§ EXERCISE DIRECTIONS
Without including any image, repeat every record exactly.

§ EXTRACTED RECORDS
╭──

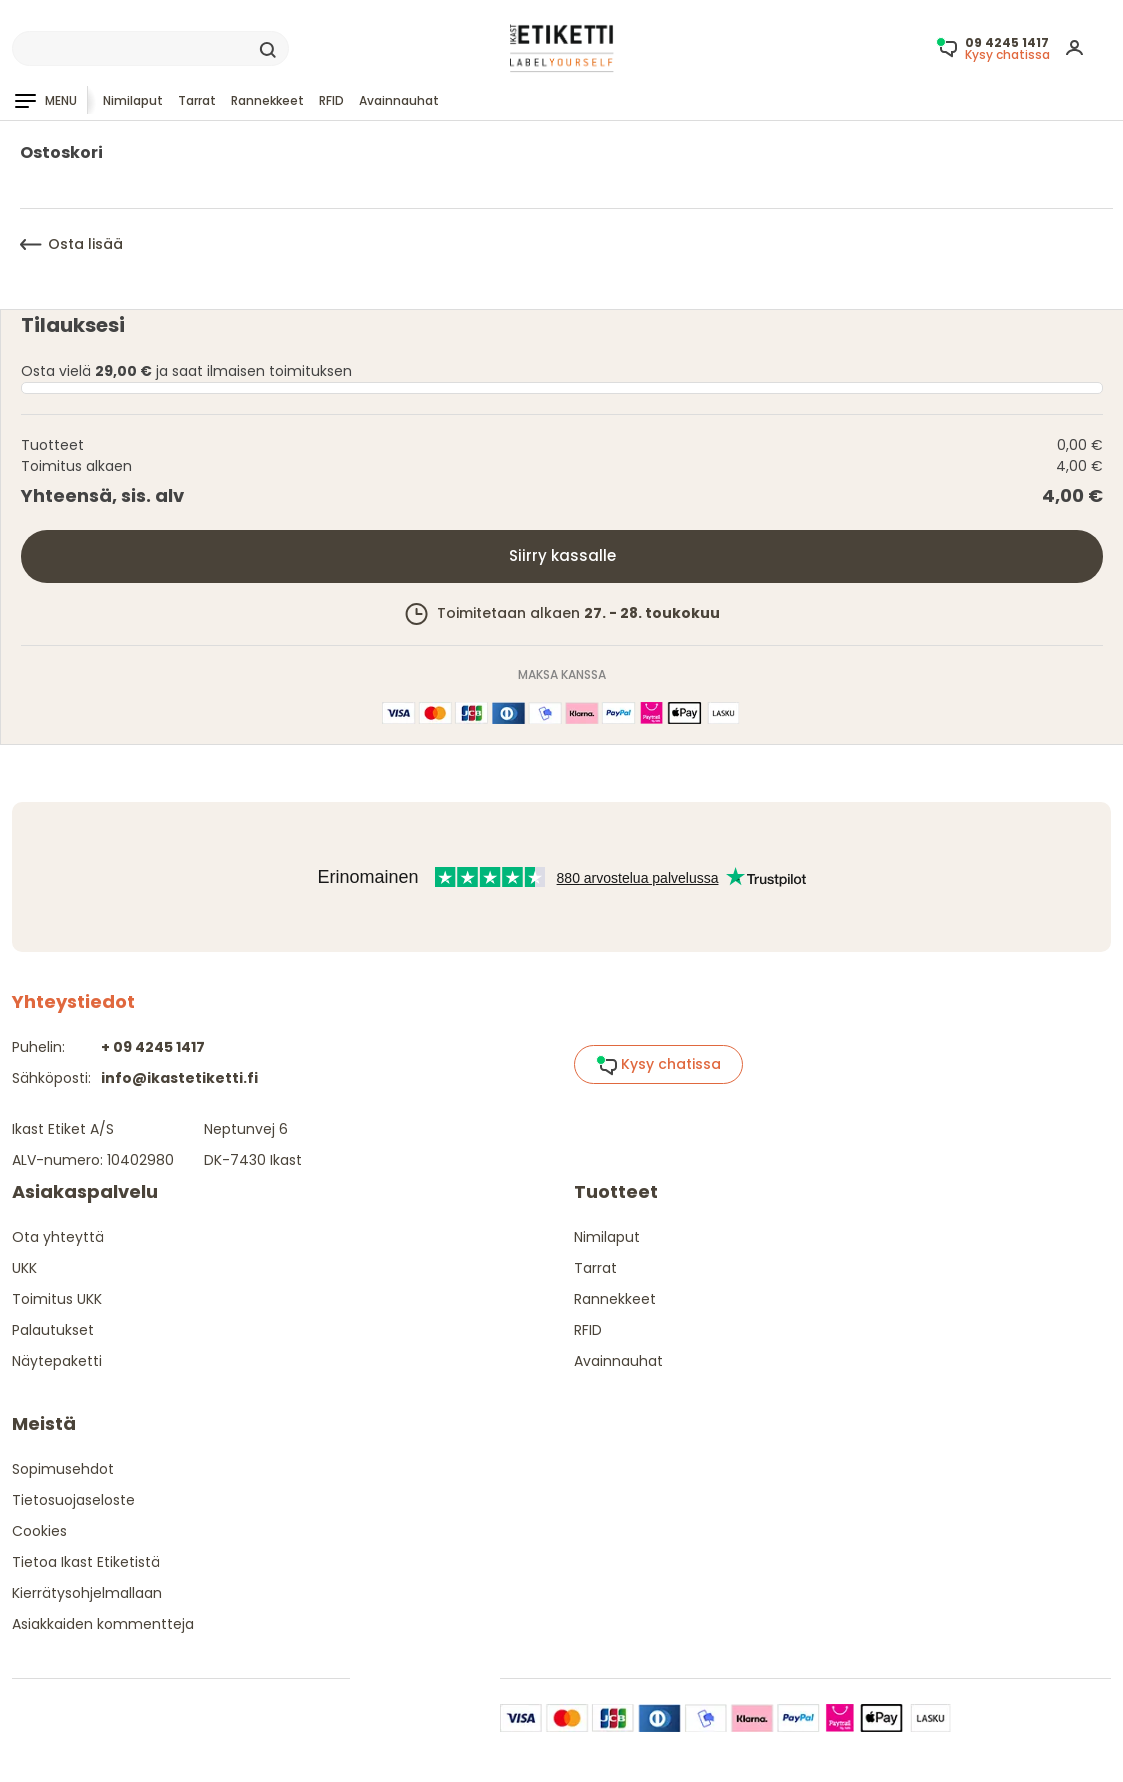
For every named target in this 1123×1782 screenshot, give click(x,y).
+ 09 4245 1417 (153, 1047)
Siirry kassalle (562, 555)
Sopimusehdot (63, 1469)
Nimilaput (133, 100)
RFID (331, 100)
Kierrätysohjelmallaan (87, 1593)
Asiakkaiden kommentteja (103, 1624)
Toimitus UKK (57, 1299)
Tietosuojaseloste (73, 1500)
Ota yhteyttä (58, 1237)
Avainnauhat (399, 100)
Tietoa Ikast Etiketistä (86, 1562)
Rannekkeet (267, 100)
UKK (24, 1268)
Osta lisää (71, 244)
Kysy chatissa (658, 1065)
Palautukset (53, 1330)
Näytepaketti (57, 1361)
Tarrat (197, 100)
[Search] (150, 49)
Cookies (39, 1531)
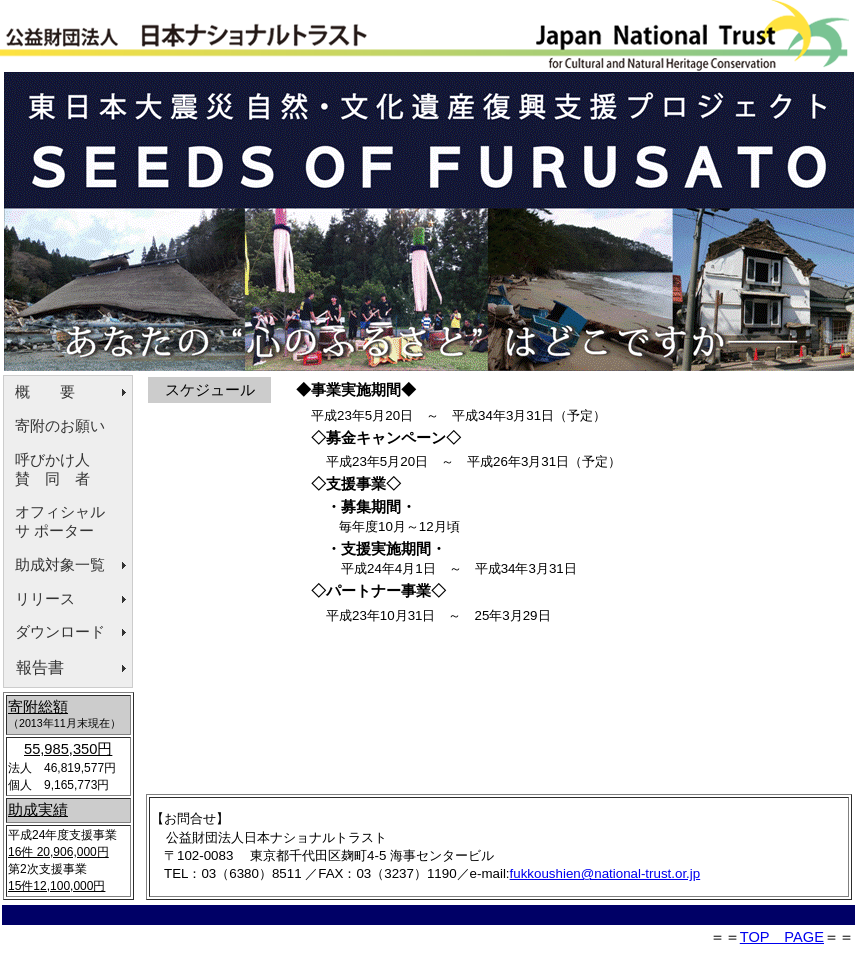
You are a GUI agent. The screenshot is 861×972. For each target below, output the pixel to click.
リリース (45, 599)
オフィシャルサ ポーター (60, 521)
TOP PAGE (782, 937)
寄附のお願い (60, 426)
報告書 (40, 667)
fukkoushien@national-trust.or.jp (605, 873)
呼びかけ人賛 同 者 (52, 469)
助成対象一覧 (60, 565)
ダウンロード (60, 632)
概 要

╰──

§ EXERCISE RESPONSE
For every named target in this 1123×1782 screenshot, give click(x,y).
+ 09 4245 1417 (153, 1047)
Siirry kassalle (562, 555)
Sopimusehdot (63, 1469)
Nimilaput (133, 100)
RFID (331, 100)
Kierrätysohjelmallaan (87, 1593)
Asiakkaiden kommentteja (103, 1624)
Toimitus UKK (57, 1299)
Tietosuojaseloste (73, 1500)
Ota yhteyttä (58, 1237)
Avainnauhat (399, 100)
Tietoa Ikast Etiketistä (86, 1562)
Rannekkeet (267, 100)
UKK (24, 1268)
Osta lisää (71, 244)
Kysy chatissa (658, 1065)
Palautukset (53, 1330)
Näytepaketti (57, 1361)
Tarrat (197, 100)
[Search] (150, 49)
Cookies (39, 1531)
You are a GUI agent. The screenshot is 861×972. For each target below, output the pixel to click.
リリース (45, 599)
オフィシャルサ ポーター (60, 521)
TOP PAGE (782, 937)
寄附のお願い (60, 426)
報告書 (40, 667)
fukkoushien@national-trust.or.jp (605, 873)
呼びかけ人賛 同 者 (52, 469)
助成対象一覧 (60, 565)
ダウンロード (60, 632)
概 要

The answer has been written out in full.